I can tell when something hurts him, and the blossoming relationship between Marino and Desi obviously does. I’ve worried it would as Marino spends increasing amounts of time with a mercurial and insatiably inquisitive boy whose genetics are largely unknown to us. We don’t know what to expect. We can’t predict who he might take after.

It should be Janet’s late sister Natalie since it was her egg she’d had frozen when she was only in her twenties. Long before she did anything about it she was researching surrogate mothers and sperm donors. I remember her talking about being a single parent, and in retrospect it seems she had a premonition that her days on earth would be few. And they were. Seven years after Desi was born she would die of pancreatic cancer. It’s such a shame she’s not here to watch him change rapidly like a butterfly breaking out of its cocoon.

“Look, I get it,” Benton is saying. “I’m not nearly as much fun as Marino. He’s already taken Desi fishing, started teaching him about guns, given him his first sip of beer.”

“Fishing is one thing but I’m not happy if Lucy and Janet think the rest of it is okay.”

“The point is-”

“The point is that you don’t need to be fun the same way Marino is,” I reply. “In fact I’m hoping you might be a good example.”

“Of what? A boring adult?”

“I was thinking more along the lines of a sexy brilliant federal agent who drives fast cars and wears designer clothes. Desi just doesn’t know you yet.”

“Apparently Desi does know me. Marino told him I’m a retired school principal, and Desi asked me about it. I told him it was a hundred years ago when I was just out of college and working on my master’s degree,” Benton says.

“Did you explain that when you were getting started, a lot of FBI agents came from educational and legal backgrounds? That in other words yours was simply a sensible career path?” Even as I say it I’m aware that it’s too much explanation, and the well has been poisoned.
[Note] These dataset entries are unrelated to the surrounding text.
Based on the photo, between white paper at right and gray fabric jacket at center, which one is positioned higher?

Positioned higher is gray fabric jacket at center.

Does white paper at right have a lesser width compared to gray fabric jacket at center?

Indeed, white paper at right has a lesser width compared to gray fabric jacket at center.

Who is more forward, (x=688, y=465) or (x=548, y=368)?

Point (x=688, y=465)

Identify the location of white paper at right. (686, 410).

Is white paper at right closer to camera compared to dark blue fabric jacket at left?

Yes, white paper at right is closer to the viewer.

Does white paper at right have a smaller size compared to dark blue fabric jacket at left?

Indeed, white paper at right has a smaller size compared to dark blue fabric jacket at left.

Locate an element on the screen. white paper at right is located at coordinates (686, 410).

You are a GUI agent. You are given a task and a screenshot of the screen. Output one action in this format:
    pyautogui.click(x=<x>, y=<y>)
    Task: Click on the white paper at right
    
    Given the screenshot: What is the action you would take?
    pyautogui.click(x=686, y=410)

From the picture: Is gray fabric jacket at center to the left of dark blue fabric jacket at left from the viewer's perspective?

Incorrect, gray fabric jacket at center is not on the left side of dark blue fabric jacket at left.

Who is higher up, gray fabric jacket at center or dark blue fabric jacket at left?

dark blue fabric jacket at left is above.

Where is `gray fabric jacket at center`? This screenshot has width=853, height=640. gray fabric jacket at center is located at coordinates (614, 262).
“There was no reason for Marino to bring that up except to make Desi afraid of me. Which is harmful and ill-advised because he’s headstrong enough already. I’ve noticed that increasingly he doesn’t like being told what to do.”

“I agree he doesn’t like to be controlled. But then most of us don’t.”
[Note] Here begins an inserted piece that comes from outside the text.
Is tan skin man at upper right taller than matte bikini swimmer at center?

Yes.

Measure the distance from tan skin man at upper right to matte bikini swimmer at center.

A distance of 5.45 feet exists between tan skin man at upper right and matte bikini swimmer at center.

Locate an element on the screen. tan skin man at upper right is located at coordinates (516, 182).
“Marino’s goal is to be Good Time Uncle Pete while I’m the school principal,” Benton says, and I watch the darkness settle heavily, hotly.

We’ve reached the wide brick patio arranged with wooden tables, red umbrellas, and potted shrubs and flower beds. On this last Wednesday of September, there shouldn’t be an empty chair out here. But there’s no one sitting outside the Faculty Club, no one in the world but us.